Enforcement, education and 16-18 years olds - does it add up?

While the proposed increase in “school-leaving age” (strictly speaking it isn’t that) to 18 does create opportunities for colleges and other providers of 16-18 education and training (partly offsetting the demographic trends of falling numbers), I am a bit of sceptic on this proposal.

The think tank Reform have published any interesting critique. Its worth reading. It quotes the economists of the Organisation for Economic Development and Cooperation on the proposal in its latest Economic Survey of the UK:

While raising education participation is an important goal, it is not clear that compulsion is necessarily the best way to achieve it. In the United States there is substantial evidence that higher student achievement leads students to stay in school longer voluntarily. For those students who have already performed poorly, and who are unmotivated, it is not clear what the returns to further education and training at ages 16 and 17 would be, particularly since the return on many existing vocational qualifications is low and the new diplomas are yet to be tested. It should also be kept in mind that education participation is a relatively poor proxy for skills, and that a focus on qualifications can hide problems of poor usage and over-qualification. Educational quality – measured by cognitive skills – is a much better measure of human capital than years of schooling, and care should be taken to ensure that greater quantity is not sought at the expense of quality.

Sunday, November 04, 2007

Moore is less? NHS and Sicko

Although cinema is one of my enthusiasms, I don’t plan to turn this blog into me talking about my favourite films. However, I think I will comment on Michael Moore’s new film Sicko as it touches on public services here.
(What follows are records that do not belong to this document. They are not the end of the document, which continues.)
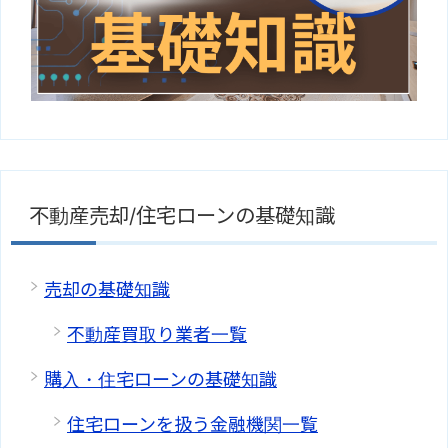
不動産売却/住宅ローンの基礎知識
売却の基礎知識
不動産買取り業者一覧
購入・住宅ローンの基礎知識
住宅ローンを扱う金融機関一覧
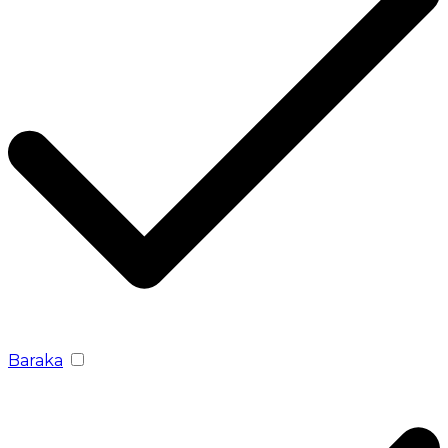
Baraka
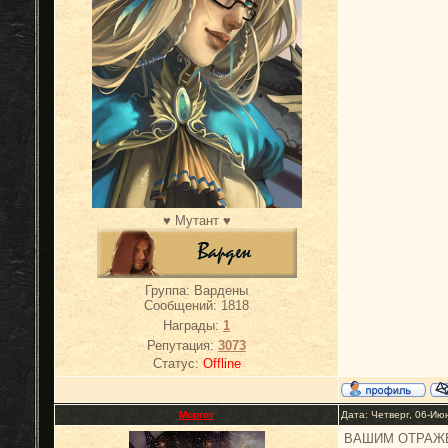
♥ Мутант ♥
Группа: Вардены
Сообщений:
1818
Награды:
1
Репутация:
3073
Статус:
Offline
Моргот
Дата: Четверг, 06-Ию
ВАШИМ ОТРАЖ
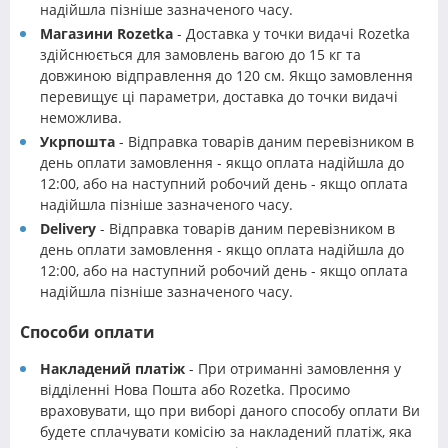
надійшла пізніше зазначеного часу.
Магазини Rozetka
- Доставка у точки видачі Rozetka
здійснюється для замовлень вагою до 15 кг та
довжиною відправлення до 120 см. Якщо замовлення
перевищує ці параметри, доставка до точки видачі
неможлива.
Укрпошта
- Відправка товарів даним перевізником в
день оплати замовлення - якщо оплата надійшла до
12:00, або на наступний робочий день - якщо оплата
надійшла пізніше зазначеного часу.
Delivery
- Відправка товарів даним перевізником в
день оплати замовлення - якщо оплата надійшла до
12:00, або на наступний робочий день - якщо оплата
надійшла пізніше зазначеного часу.
Способи оплати
Накладений платіж
- При отриманні замовлення у
відділенні Нова Пошта або Rozetka. Просимо
враховувати, що при виборі даного способу оплати Ви
будете сплачувати комісію за накладений платіж, яка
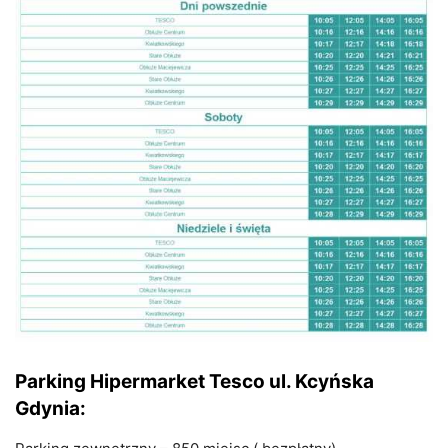
Parking Hipermarket Tesco ul. Kcyńska
Gdynia:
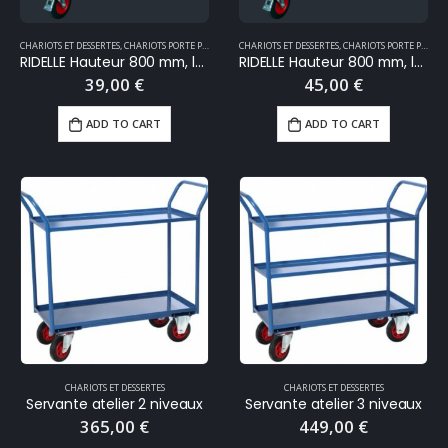
CHARIOTS ET DESSERTES
,
CHARIOTS PORTE PANNEAUX
CHARIOTS ET DESSERTES
,
MANUTENTION
,
CHARIOTS PORTE PANNEAUX
RIDELLE Hauteur 800 mm, longueur 1380 mm
RIDELLE Hauteur 800 mm, longueur 1600 mm
39,00
€
45,00
€
ADD TO CART
ADD TO CART
CHARIOTS ET DESSERTES
CHARIOTS ET DESSERTES
Servante atelier 2 niveaux
Servante atelier 3 niveaux
365,00
€
449,00
€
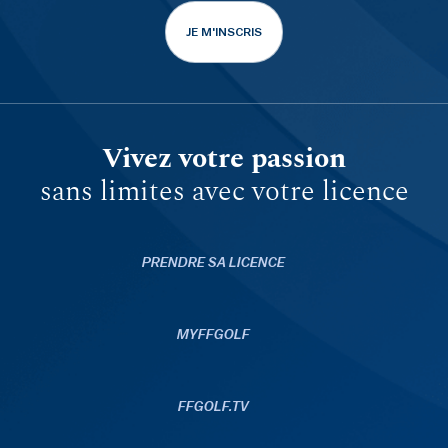
JE M'INSCRIS
Vivez votre passion
sans limites avec votre licence
PRENDRE SA LICENCE
MYFFGOLF
FFGOLF.TV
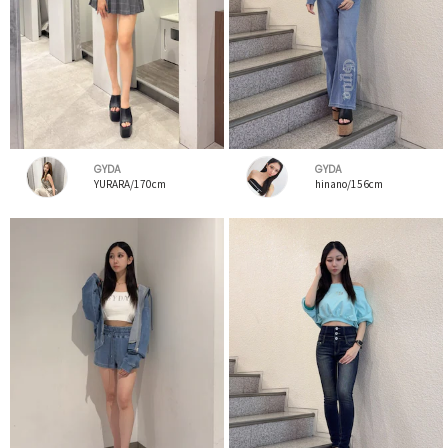
GYDA
GYDA
YURARA/170cm
hinano/156cm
Sicko movie is Moore’s polemic against the lack of free universal healthcare in the USA. It makes a strong case against what many Europeans would see as indefensible. When Moore leaves American shores, the film is more ropey.

Moore shows the NHS as idyllic. No reference to MRSA, Clostridium Difficile, the neglect of mental health, the way the NHS has sucked in huge additional resources without a proportionate improvement, etc.

When Moore visits France, its not just the social insurance based healthcare that is wonderful – it is everything. I am no expert on French healthcare but I am aware that there is racism, social exclusion, youth unemployment, etc – and that is just the suburbs of Paris.

I did like Moore’s trip to Cuba. Viva Fidel!